Lyon, Bordeaux, Marseille, Strasbourg… Quelle culture dans les nouvelles villes écologistes ?


La culture chez les Verts ne peut pas se résumer au blé et au maïs. Les dernières élections ont placé huit maires écologistes à la tête de villes françaises de plus de 100.000 habitants, une situation inédite qui risque de bouleverser le secteur culturel. Mais de quelle façon ? Le seul exemple de grande ville verte en matière de politique culturelle, Grenoble, offre un bilan contrasté. Le développement de la «culture pour tous», chère à Éric Piolle, réélu pour six ans, n’a pas masqué de fortes baisses de subventions aux institutions.

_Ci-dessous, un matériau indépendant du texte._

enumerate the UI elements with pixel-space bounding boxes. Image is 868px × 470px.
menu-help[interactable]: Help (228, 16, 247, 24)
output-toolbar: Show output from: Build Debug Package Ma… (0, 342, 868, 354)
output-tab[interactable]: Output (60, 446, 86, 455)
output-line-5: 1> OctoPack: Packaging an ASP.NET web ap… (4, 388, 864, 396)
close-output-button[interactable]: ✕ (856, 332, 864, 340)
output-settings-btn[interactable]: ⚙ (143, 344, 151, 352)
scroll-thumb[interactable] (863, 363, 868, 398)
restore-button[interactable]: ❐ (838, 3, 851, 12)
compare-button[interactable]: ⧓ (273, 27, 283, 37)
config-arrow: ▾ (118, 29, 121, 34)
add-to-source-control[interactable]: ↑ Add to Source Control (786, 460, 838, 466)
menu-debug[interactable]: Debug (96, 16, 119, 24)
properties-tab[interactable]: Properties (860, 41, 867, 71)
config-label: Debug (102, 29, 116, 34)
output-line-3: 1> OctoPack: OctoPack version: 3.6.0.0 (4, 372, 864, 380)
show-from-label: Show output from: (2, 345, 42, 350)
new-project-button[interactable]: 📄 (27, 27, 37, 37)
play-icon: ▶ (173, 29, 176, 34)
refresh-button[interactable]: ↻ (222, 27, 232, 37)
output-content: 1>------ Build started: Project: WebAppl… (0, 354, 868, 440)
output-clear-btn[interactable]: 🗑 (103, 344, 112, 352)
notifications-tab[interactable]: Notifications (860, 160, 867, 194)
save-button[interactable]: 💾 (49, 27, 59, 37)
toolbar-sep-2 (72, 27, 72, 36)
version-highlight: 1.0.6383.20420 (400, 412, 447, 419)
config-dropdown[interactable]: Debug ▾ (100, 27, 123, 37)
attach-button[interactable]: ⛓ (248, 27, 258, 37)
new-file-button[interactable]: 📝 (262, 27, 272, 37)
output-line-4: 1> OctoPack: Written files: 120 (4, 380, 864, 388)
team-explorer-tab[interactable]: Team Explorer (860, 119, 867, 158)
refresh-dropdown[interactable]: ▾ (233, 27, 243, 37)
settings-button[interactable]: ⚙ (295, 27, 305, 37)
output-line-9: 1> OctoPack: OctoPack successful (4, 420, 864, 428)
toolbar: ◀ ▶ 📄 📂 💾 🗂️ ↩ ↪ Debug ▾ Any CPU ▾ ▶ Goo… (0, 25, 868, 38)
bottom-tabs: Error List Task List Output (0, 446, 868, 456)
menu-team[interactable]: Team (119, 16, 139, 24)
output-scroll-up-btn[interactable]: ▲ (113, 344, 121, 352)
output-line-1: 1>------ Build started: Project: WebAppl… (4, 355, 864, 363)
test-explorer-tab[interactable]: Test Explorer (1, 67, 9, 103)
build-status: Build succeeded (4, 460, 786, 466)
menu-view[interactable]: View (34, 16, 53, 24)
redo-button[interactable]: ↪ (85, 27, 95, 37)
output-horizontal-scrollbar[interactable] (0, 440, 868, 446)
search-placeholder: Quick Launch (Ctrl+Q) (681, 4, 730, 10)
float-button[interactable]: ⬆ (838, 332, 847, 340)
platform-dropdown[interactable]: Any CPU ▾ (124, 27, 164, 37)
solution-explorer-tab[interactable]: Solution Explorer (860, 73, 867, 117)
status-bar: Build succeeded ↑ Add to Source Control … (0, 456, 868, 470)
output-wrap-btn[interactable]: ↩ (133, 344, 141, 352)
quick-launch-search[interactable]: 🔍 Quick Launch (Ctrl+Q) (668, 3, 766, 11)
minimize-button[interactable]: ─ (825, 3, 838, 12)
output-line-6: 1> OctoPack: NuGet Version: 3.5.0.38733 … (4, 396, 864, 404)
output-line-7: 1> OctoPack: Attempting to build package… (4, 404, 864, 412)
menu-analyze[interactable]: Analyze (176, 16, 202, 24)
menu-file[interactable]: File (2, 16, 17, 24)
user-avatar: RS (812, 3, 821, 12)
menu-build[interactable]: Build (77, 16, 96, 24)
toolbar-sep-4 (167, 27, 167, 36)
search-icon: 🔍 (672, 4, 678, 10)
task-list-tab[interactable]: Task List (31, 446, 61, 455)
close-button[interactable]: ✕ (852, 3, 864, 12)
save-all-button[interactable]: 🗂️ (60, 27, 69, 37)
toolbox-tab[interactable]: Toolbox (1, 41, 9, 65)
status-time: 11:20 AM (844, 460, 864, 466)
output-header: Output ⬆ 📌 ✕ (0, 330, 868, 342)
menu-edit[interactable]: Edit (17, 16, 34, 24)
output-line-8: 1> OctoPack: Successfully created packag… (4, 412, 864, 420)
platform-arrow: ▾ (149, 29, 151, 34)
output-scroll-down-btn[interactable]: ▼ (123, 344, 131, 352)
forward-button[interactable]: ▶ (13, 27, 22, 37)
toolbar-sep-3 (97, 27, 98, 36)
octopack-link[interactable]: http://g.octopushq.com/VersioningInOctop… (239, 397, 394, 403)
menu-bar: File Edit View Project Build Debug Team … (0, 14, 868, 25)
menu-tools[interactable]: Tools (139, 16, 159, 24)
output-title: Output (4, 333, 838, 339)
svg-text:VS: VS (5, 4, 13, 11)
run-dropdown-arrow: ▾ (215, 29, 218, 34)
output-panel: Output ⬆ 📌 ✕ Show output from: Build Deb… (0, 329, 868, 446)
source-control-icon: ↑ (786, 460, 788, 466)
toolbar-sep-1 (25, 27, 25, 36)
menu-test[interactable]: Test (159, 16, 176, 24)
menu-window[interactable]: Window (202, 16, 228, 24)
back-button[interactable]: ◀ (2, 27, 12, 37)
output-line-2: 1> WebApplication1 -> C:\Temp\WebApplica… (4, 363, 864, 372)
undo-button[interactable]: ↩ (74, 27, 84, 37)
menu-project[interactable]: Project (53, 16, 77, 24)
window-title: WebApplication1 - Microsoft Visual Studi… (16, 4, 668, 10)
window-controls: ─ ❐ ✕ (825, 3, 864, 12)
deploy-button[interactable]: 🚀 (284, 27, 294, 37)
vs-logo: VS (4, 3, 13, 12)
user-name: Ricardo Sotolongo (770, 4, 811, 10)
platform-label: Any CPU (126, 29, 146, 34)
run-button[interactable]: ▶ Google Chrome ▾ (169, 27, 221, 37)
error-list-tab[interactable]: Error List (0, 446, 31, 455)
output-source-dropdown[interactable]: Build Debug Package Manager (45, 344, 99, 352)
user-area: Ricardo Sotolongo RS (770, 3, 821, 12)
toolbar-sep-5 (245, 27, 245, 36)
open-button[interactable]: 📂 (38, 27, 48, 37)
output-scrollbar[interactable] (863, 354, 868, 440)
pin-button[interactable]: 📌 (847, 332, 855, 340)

Et plusieurs polémiques ont contribué à peindre dans la cité des Alpes, le tableau d’une culture sacrifiée à l’écologie.

«La culture ne sera pas une variable d’ajustement», assure Anne Mistler, adjointe aux arts et cultures à Strasbourg. «Nous souhaitons insuffler un esprit différent motivé par nos valeurs écologiques, mais pas inventer une nouvelle culture», ajoute l’élue. L’Opéra national du Rhin, qui n’est plus adapté aux normes de sécurité sera par exemple remis en état, peut-être agrandi ou implanté ailleurs, dans des conditions de rénovation thermique respectueuses de l’environnement.

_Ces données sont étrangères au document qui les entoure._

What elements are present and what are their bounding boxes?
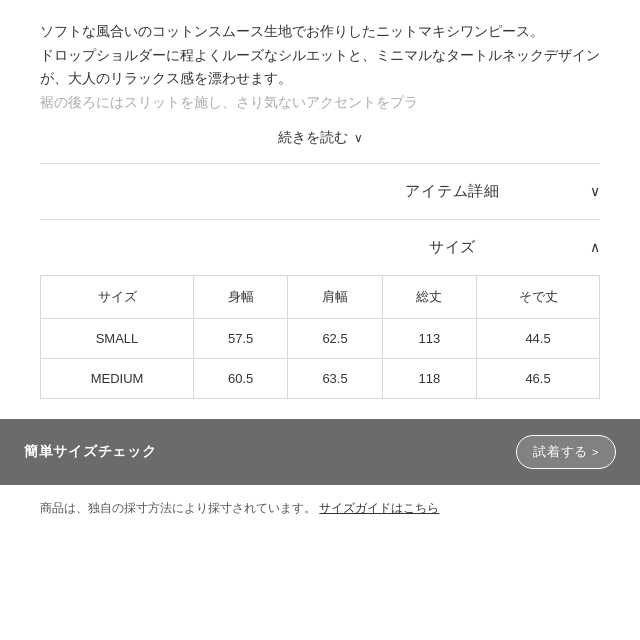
size-section: サイズ ∧ サイズ 身幅 肩幅 総丈 そで丈 SMALL <box>0 220 640 419</box>
table-header-sleeve-length: そで丈 <box>477 275 600 318</box>
try-on-button[interactable]: 試着する > <box>516 435 616 469</box>
read-more-label: 続きを読む <box>278 129 348 147</box>
read-more-button[interactable]: 続きを読む ∨ <box>40 129 600 147</box>
size-medium-shoulder-width: 63.5 <box>288 358 382 398</box>
size-small-total-length: 113 <box>382 318 476 358</box>
size-check-label: 簡単サイズチェック <box>24 443 156 461</box>
table-header-size: サイズ <box>41 275 194 318</box>
size-medium-label: MEDIUM <box>41 358 194 398</box>
description-line-1: ソフトな風合いのコットンスムース生地でお作りしたニットマキシワンピース。 <box>40 24 544 39</box>
description-section: ソフトな風合いのコットンスムース生地でお作りしたニットマキシワンピース。 ドロッ… <box>0 0 640 163</box>
size-header[interactable]: サイズ ∧ <box>40 220 600 275</box>
chevron-right-icon: > <box>592 446 599 458</box>
size-table-wrapper: サイズ 身幅 肩幅 総丈 そで丈 SMALL 57.5 62.5 113 44.… <box>40 275 600 419</box>
size-small-label: SMALL <box>41 318 194 358</box>
size-title: サイズ <box>315 238 590 257</box>
size-guide-link[interactable]: サイズガイドはこちら <box>319 501 439 515</box>
size-medium-sleeve-length: 46.5 <box>477 358 600 398</box>
size-check-banner: 簡単サイズチェック 試着する > <box>0 419 640 485</box>
item-detail-title: アイテム詳細 <box>315 182 590 201</box>
footer-note-text: 商品は、独自の採寸方法により採寸されています。 <box>40 501 316 515</box>
table-header-body-width: 身幅 <box>194 275 288 318</box>
page-container: ソフトな風合いのコットンスムース生地でお作りしたニットマキシワンピース。 ドロッ… <box>0 0 640 532</box>
size-small-body-width: 57.5 <box>194 318 288 358</box>
size-chevron-icon: ∧ <box>590 239 600 255</box>
footer-note: 商品は、独自の採寸方法により採寸されています。 サイズガイドはこちら <box>0 485 640 532</box>
size-medium-body-width: 60.5 <box>194 358 288 398</box>
try-on-label: 試着する <box>533 443 588 461</box>
table-row: SMALL 57.5 62.5 113 44.5 <box>41 318 600 358</box>
size-small-shoulder-width: 62.5 <box>288 318 382 358</box>
chevron-down-icon: ∨ <box>354 131 363 145</box>
item-detail-chevron-icon: ∨ <box>590 183 600 199</box>
table-row: MEDIUM 60.5 63.5 118 46.5 <box>41 358 600 398</box>
description-line-3: 裾の後ろにはスリットを施し、さり気ないアクセントをプラ <box>40 95 418 110</box>
item-detail-header[interactable]: アイテム詳細 ∨ <box>0 164 640 219</box>
size-small-sleeve-length: 44.5 <box>477 318 600 358</box>
description-text: ソフトな風合いのコットンスムース生地でお作りしたニットマキシワンピース。 ドロッ… <box>40 20 600 115</box>
table-header-total-length: 総丈 <box>382 275 476 318</box>
size-table: サイズ 身幅 肩幅 総丈 そで丈 SMALL 57.5 62.5 113 44.… <box>40 275 600 399</box>
size-medium-total-length: 118 <box>382 358 476 398</box>
table-header-row: サイズ 身幅 肩幅 総丈 そで丈 <box>41 275 600 318</box>
description-line-2: ドロップショルダーに程よくルーズなシルエットと、ミニマルなタートルネックデザイン… <box>40 48 600 87</box>
table-header-shoulder-width: 肩幅 <box>288 275 382 318</box>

Certaines traditions pourraient bien être chamboulées. En juillet, le premier adjoint de la ville de Marseille, Benoît Payan a annoncé vouloir interdire les cirques animaliers dans la cité phocéenne, relançant le débat sur la captivité des animaux.

« Peut-être que certaines traditions culturelles seront modifiées car elles sont dépassées par rapport aux enjeux climatiques actuels. La « culture écologiste », si elle existe, est plus sobre mais créatrice de lien social. »

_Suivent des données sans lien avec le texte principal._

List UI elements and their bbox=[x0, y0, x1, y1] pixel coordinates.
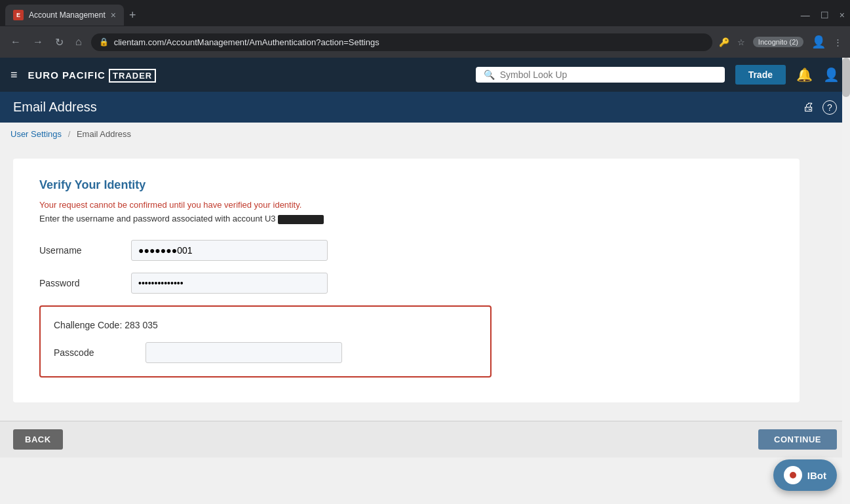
account-id-redacted bbox=[278, 215, 324, 224]
password-input[interactable] bbox=[131, 273, 328, 294]
passcode-input[interactable] bbox=[145, 342, 342, 363]
main-content: Verify Your Identity Your request cannot… bbox=[0, 145, 850, 421]
incognito-badge: Incognito (2) bbox=[753, 37, 803, 47]
app-navbar: ≡ EURO PACIFIC TRADER 🔍 Trade 🔔 👤 bbox=[0, 58, 850, 92]
print-icon[interactable]: 🖨 bbox=[803, 100, 815, 115]
key-icon[interactable]: 🔑 bbox=[719, 37, 729, 47]
address-right-controls: 🔑 ☆ Incognito (2) 👤 ⋮ bbox=[719, 35, 842, 49]
address-bar: ← → ↻ ⌂ 🔒 clientam.com/AccountManagement… bbox=[0, 26, 850, 58]
menu-icon[interactable]: ⋮ bbox=[834, 37, 842, 47]
maximize-button[interactable]: ☐ bbox=[821, 10, 829, 20]
continue-button[interactable]: CONTINUE bbox=[758, 429, 837, 450]
challenge-code-display: Challenge Code: 283 035 bbox=[54, 320, 477, 330]
user-profile-icon[interactable]: 👤 bbox=[823, 67, 840, 83]
search-icon: 🔍 bbox=[484, 69, 495, 80]
trade-button[interactable]: Trade bbox=[735, 65, 786, 85]
password-row: Password bbox=[39, 273, 773, 294]
browser-tab[interactable]: E Account Management × bbox=[5, 5, 124, 26]
minimize-button[interactable]: — bbox=[801, 10, 810, 20]
page-footer: BACK CONTINUE bbox=[0, 421, 850, 457]
page-header-icons: 🖨 ? bbox=[803, 100, 837, 115]
title-bar: E Account Management × + — ☐ × bbox=[0, 0, 850, 26]
navbar-icons: 🔔 👤 bbox=[796, 67, 840, 83]
page-title: Email Address bbox=[13, 100, 97, 115]
breadcrumb-current: Email Address bbox=[77, 129, 131, 139]
username-input[interactable] bbox=[131, 240, 328, 261]
window-controls: — ☐ × bbox=[801, 10, 845, 20]
profile-icon[interactable]: 👤 bbox=[811, 35, 826, 49]
browser-chrome: E Account Management × + — ☐ × ← → ↻ ⌂ 🔒… bbox=[0, 0, 850, 58]
back-button[interactable]: BACK bbox=[13, 429, 63, 450]
page-header: Email Address 🖨 ? bbox=[0, 92, 850, 123]
lock-icon: 🔒 bbox=[99, 37, 109, 47]
challenge-code-value: 283 035 bbox=[125, 320, 158, 330]
close-button[interactable]: × bbox=[840, 10, 845, 20]
verify-description: Enter the username and password associat… bbox=[39, 214, 773, 224]
search-bar[interactable]: 🔍 bbox=[476, 67, 725, 83]
search-input[interactable] bbox=[500, 69, 717, 80]
forward-button[interactable]: → bbox=[30, 33, 46, 50]
passcode-label: Passcode bbox=[54, 347, 145, 358]
brand-box: TRADER bbox=[109, 69, 156, 83]
brand-logo: EURO PACIFIC TRADER bbox=[28, 69, 157, 81]
home-button[interactable]: ⌂ bbox=[73, 33, 85, 50]
challenge-box: Challenge Code: 283 035 Passcode bbox=[39, 305, 492, 378]
tab-close-button[interactable]: × bbox=[111, 10, 116, 20]
passcode-row: Passcode bbox=[54, 342, 477, 363]
password-label: Password bbox=[39, 278, 131, 288]
verify-warning: Your request cannot be confirmed until y… bbox=[39, 200, 773, 210]
scrollbar-thumb[interactable] bbox=[842, 58, 850, 97]
tab-title: Account Management bbox=[29, 10, 106, 20]
breadcrumb-parent[interactable]: User Settings bbox=[10, 129, 62, 139]
bookmark-icon[interactable]: ☆ bbox=[737, 37, 745, 47]
scrollbar-track[interactable] bbox=[842, 58, 850, 457]
content-card: Verify Your Identity Your request cannot… bbox=[13, 159, 800, 402]
username-label: Username bbox=[39, 245, 131, 256]
new-tab-button[interactable]: + bbox=[129, 9, 136, 22]
hamburger-menu-icon[interactable]: ≡ bbox=[10, 68, 18, 82]
notifications-icon[interactable]: 🔔 bbox=[796, 67, 813, 83]
help-icon[interactable]: ? bbox=[822, 100, 837, 115]
reload-button[interactable]: ↻ bbox=[52, 33, 66, 51]
brand-name: EURO PACIFIC bbox=[28, 69, 106, 81]
back-button[interactable]: ← bbox=[8, 33, 24, 50]
url-text: clientam.com/AccountManagement/AmAuthent… bbox=[114, 37, 379, 47]
tab-favicon: E bbox=[13, 10, 24, 20]
address-box[interactable]: 🔒 clientam.com/AccountManagement/AmAuthe… bbox=[91, 33, 712, 51]
breadcrumb: User Settings / Email Address bbox=[0, 123, 850, 145]
username-row: Username bbox=[39, 240, 773, 261]
breadcrumb-separator: / bbox=[68, 129, 71, 139]
verify-title: Verify Your Identity bbox=[39, 178, 773, 192]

Christophe Dupin, délégué à la Culture et à l’éducation populaire à Tours

Finie également l’époque où chaque maire offrait un beau musée à sa ville ? À Lyon, Gérard Collomb avait inauguré en 2014 le Musée des Confluences. Ce mandat-ci, Grégory Doucet ne projette pas de construire de nouveau centre qui en mettrait plein la vue. Le budget culturel, qui représente 20% du porte-monnaie de la capitale des Gaules (environ 120 millions d’euros) sera sanctuarisé et rééquilibré en direction des plus petites compagnies ou des résidences d’artistes. Mais à Marseille, la liste des nouveaux équipements envisagés est longue : auditorium, musée multipolaire de la mer, agora des sciences, maison des calanques, institut des langues et cultures méditerranéennes. Il faudra faire des choix lors des Assises de la culture réunissant acteurs, usagers et élus.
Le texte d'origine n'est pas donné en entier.